If the Democratic candidates for president had asked me for some advice on visiting Nevada’s capital today, those would have been my most practical tips. Of course, you didn’t ask me – but that’s not going to stop me from offering a few more carefully considered bits of wisdom.
(I would hope your campaign advisers already stuck you in front of a mirror to practice how to say “Nevada.” If you’re going to have to start that far back, well, nothing I say here is going to help.)
Anyway, we’re glad to see you here. As you may know, the Nevada Legislature is in session, which is the reason we shine up the stoplights and reopen a few restaurants in Carson City every other year.
Yes, politics is big here … for about 120 days (give or take a few special sessions) out of every 730. I just want to say how much I appreciate your coming at the same time as the state legislators. Otherwise, it’d be kind of like playing hockey during baseball season. We know how to do it; it just doesn’t feel right.
OK. Now for some serious political insight.
Nevada is a red state. Voted for Bush. Voted for Bush again. Voted for Clinton, but that was back before they color-coded the states for math-challenged TV viewers and when the Ormsby House was still open.
However – and this is the reason you’re here – Nevada was called a “battleground” state in both 2000 and 2004. We kind of like the sound of that, because we’re fairly ornery and it fits with our “Battle Born” nickname.
So there’s a chance, if you start early enough, that you can swing Nevada’s electoral votes into the blue column and win the presidency of the United States. And Lord knows you’ve started early enough.
But it’s not a very big chance. Oh, I know. Times have changed. The Democrats had a big sweep across the country last November, and that tide could carry into 2008.
You may not have noticed, though, that the sweep skipped right over the Silver State and landed somewhere south of Sacramento. Democrats grabbed four statewide offices, it’s true, but the congressional delegation didn’t budge. So much for conventional wisdom.
Here’s what you really need to figure out, though.
George W. Bush beat Al Gore by 21,597 votes in the 2000 election in Nevada. Four years later, George W. Bush beat John Kerry by 21,500 votes.
Yep. In four years, the Democrats managed to get 97 votes closer to winning Nevada.

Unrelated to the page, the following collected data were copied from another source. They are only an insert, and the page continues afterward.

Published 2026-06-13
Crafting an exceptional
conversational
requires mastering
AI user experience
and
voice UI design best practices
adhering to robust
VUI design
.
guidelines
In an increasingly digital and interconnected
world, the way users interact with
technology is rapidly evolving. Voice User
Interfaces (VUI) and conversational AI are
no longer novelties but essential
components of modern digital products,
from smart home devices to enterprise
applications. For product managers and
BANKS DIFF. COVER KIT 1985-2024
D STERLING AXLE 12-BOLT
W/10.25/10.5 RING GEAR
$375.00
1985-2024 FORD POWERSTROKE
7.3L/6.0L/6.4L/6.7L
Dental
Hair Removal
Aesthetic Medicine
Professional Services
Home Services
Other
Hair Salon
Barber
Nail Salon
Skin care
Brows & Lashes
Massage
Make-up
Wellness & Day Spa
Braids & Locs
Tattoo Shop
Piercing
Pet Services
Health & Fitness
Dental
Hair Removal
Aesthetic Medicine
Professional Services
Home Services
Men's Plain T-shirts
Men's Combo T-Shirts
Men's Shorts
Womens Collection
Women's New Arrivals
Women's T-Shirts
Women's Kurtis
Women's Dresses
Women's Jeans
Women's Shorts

That might not mean much, except – and pardon me while a throw out a whole bunch of mind-numbing figures – during that four-year span, the total turnout of voters in the state grew by more than 200,000.

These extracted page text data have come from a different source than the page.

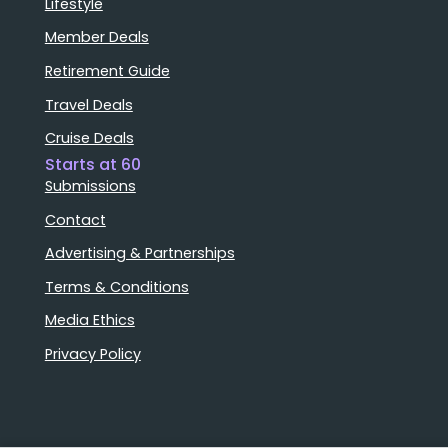
Lifestyle
Member Deals
Retirement Guide
Travel Deals
Cruise Deals
Starts at 60
Submissions
Contact
Advertising & Partnerships
Terms & Conditions
Media Ethics
Privacy Policy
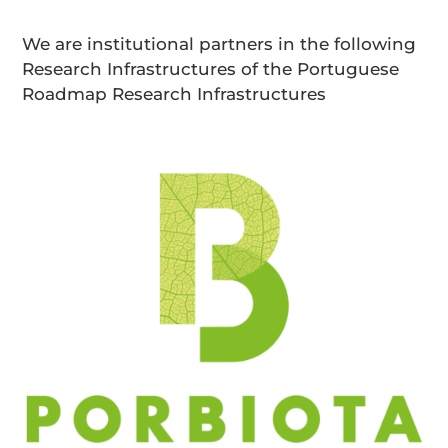
We are institutional partners in the following
Research Infrastructures of the Portuguese
Roadmap Research Infrastructures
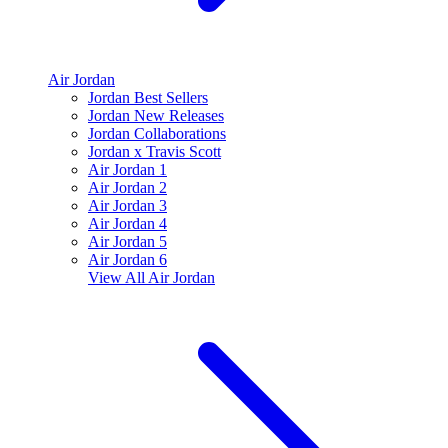
Air Jordan
Jordan Best Sellers
Jordan New Releases
Jordan Collaborations
Jordan x Travis Scott
Air Jordan 1
Air Jordan 2
Air Jordan 3
Air Jordan 4
Air Jordan 5
Air Jordan 6
View All
Air Jordan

It’s true. Total turnout in Nevada went from 613,360 voters in the Bush-Gore election to 831,833 in the Bush-Kerry election. And the Democrats got 97 votes closer.
By comparison, None of These Candidates received 373 more votes from one election to the next. Without spending a dime, I might add.

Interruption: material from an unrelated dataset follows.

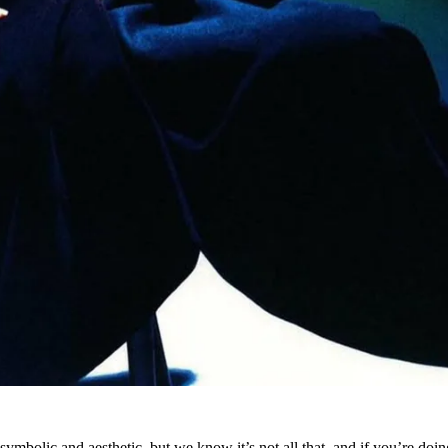
ymbolic and aesthetic, but we know it’s not all that and if you’re doing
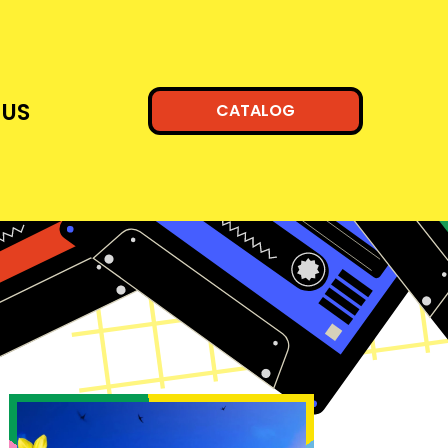
 US
CATALOG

That leads me to the advice given to every statewide candidate in Nevada: You can’t win without the rurals.
Let me explain. There is more to Nevada than Las Vegas. Few people in America realize this, but it’s an important distinction for politicians.
Kerry won Clark County (known locally as Las Vegas). So did Gore. Didn’t help.
Carson City, Churchill County, Douglas County, Lyon County, Elko County – heck, even Washoe County – went for Bush in both elections.
In fact, even if the Democrat had managed to pull even in those seven counties, he still would have lost the state by 10,000 votes.
And pulling even in those counties, well, it’s not likely to happen. Carson, maybe. Washoe, it’s possible. Douglas, Lyon, Elko, Churchill and the rest? In your dreams.
Sorry. I didn’t mean to put such a negative vibe on the whole early-caucus thing and spoil Nevada’s role in picking the next leader of the free world. We like the attention. We’ve never felt so important before. Coming to Carson City is a good way to start.
And I could be totally wrong. It’s been known to happen. I just wanted to offer a bit of practical advice while you’re in town, so it doesn’t come as a surprise later.
It’s kind of like my advice about crossing the street. You see, three out of four cars will stop for you. Unfortunately, there are four lanes on Carson Street.
One more thing: Please don’t say you’re so happy to be here in beautiful Carson Valley. It just gives you away.
• Barry Smith, a former editor of the Nevada Appeal, is executive director of the Nevada Press Association.